> The problem: Entries follow. Give back exactly the lines starting at the one containing "8：30くらいならまだそこまで暑くないので遊ぶこ" and ending at the one containing "Unternehmen diese Hindernisse", and no other lines.

> Data for the task:
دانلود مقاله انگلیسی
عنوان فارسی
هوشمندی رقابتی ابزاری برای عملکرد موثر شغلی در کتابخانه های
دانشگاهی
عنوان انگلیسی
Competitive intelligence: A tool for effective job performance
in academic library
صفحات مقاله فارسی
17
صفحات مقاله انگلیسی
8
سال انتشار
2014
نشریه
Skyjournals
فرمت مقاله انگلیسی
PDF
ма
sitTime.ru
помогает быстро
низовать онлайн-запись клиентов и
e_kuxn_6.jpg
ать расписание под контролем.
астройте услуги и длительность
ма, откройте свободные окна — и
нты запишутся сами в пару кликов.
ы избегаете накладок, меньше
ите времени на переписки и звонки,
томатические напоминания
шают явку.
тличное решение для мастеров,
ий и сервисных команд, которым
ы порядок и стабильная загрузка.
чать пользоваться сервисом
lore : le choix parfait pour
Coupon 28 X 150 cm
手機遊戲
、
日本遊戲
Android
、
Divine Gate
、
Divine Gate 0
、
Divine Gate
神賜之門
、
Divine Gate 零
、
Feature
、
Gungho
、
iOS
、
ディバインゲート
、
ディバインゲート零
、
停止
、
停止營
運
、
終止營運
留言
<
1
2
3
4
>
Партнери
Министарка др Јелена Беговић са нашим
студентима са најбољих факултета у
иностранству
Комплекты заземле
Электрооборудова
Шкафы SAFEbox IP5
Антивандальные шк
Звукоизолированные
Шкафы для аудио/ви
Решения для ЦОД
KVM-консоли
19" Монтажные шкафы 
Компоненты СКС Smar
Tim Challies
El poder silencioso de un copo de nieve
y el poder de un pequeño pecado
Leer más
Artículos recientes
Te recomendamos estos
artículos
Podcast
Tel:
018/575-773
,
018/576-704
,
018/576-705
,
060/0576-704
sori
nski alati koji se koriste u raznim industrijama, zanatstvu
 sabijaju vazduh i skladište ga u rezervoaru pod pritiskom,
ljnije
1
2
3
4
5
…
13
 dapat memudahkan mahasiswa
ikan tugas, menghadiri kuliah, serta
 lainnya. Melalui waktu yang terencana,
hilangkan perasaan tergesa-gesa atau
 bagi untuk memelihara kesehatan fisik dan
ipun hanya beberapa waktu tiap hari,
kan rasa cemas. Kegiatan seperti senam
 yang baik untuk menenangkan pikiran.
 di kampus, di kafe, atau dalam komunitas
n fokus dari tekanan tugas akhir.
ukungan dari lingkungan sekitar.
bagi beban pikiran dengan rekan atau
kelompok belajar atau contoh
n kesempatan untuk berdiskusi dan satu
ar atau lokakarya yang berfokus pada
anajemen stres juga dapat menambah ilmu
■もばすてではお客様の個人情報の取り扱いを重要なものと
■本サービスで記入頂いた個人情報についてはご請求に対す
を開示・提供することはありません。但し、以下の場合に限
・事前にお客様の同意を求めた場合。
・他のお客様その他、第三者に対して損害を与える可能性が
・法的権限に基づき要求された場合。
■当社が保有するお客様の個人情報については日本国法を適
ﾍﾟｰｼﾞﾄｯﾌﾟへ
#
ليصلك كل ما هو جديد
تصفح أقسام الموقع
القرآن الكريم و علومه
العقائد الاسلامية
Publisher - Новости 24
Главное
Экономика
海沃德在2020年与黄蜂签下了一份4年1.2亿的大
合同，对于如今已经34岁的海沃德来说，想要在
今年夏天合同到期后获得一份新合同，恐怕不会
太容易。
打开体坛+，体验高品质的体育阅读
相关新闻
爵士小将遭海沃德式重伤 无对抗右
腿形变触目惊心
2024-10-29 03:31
--
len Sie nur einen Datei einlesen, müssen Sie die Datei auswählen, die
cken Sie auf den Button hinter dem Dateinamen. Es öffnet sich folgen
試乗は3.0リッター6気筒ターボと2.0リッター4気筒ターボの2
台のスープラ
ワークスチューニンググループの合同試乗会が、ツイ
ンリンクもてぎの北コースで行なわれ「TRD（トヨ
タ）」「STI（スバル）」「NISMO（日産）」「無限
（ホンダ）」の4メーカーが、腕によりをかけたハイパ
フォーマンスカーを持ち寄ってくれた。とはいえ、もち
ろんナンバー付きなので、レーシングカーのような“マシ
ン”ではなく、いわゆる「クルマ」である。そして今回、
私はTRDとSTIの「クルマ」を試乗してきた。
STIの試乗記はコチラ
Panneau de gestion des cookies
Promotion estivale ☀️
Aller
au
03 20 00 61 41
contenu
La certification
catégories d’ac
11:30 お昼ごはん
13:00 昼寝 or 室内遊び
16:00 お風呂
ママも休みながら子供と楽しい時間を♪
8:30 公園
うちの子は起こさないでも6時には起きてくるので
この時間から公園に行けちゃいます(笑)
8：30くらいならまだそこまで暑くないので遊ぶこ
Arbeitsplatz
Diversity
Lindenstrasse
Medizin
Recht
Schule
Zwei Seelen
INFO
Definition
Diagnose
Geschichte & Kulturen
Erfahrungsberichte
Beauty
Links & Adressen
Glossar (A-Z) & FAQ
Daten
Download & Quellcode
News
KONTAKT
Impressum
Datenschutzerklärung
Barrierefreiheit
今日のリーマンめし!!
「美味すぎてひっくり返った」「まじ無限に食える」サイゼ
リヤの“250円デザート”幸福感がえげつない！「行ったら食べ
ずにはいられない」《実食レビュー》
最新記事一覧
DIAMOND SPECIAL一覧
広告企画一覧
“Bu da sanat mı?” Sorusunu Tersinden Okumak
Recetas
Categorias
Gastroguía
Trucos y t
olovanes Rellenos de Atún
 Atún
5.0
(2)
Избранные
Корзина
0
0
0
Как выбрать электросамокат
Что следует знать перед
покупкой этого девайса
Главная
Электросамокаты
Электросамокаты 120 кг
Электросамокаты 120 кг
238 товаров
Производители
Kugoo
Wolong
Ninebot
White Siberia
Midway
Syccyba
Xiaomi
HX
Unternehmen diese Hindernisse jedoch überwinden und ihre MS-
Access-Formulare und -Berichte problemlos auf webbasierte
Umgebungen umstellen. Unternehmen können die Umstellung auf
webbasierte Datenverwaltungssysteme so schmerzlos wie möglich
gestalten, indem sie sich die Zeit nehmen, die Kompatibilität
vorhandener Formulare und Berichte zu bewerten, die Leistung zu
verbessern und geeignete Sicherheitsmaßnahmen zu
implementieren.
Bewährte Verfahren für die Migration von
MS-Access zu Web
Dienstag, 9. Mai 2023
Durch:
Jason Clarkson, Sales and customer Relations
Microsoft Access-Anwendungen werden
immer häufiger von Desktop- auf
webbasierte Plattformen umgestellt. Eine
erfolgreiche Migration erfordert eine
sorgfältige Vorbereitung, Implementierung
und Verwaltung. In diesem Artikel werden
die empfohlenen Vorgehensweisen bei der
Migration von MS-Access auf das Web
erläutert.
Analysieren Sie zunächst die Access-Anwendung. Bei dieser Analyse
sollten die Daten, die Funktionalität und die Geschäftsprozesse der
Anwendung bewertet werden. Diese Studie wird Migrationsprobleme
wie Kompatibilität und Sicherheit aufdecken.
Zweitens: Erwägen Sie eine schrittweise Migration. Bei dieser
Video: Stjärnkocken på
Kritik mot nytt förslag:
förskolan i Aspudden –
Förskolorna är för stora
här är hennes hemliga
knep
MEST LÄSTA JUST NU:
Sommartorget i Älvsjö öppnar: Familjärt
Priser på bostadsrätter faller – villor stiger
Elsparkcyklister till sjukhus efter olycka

> Task answer:
8：30くらいならまだそこまで暑くないので遊ぶこ
Arbeitsplatz
Diversity
Lindenstrasse
Medizin
Recht
Schule
Zwei Seelen
INFO
Definition
Diagnose
Geschichte & Kulturen
Erfahrungsberichte
Beauty
Links & Adressen
Glossar (A-Z) & FAQ
Daten
Download & Quellcode
News
KONTAKT
Impressum
Datenschutzerklärung
Barrierefreiheit
今日のリーマンめし!!
「美味すぎてひっくり返った」「まじ無限に食える」サイゼ
リヤの“250円デザート”幸福感がえげつない！「行ったら食べ
ずにはいられない」《実食レビュー》
最新記事一覧
DIAMOND SPECIAL一覧
広告企画一覧
“Bu da sanat mı?” Sorusunu Tersinden Okumak
Recetas
Categorias
Gastroguía
Trucos y t
olovanes Rellenos de Atún
 Atún
5.0
(2)
Избранные
Корзина
0
0
0
Как выбрать электросамокат
Что следует знать перед
покупкой этого девайса
Главная
Электросамокаты
Электросамокаты 120 кг
Электросамокаты 120 кг
238 товаров
Производители
Kugoo
Wolong
Ninebot
White Siberia
Midway
Syccyba
Xiaomi
HX
Unternehmen diese Hindernisse jedoch überwinden und ihre MS-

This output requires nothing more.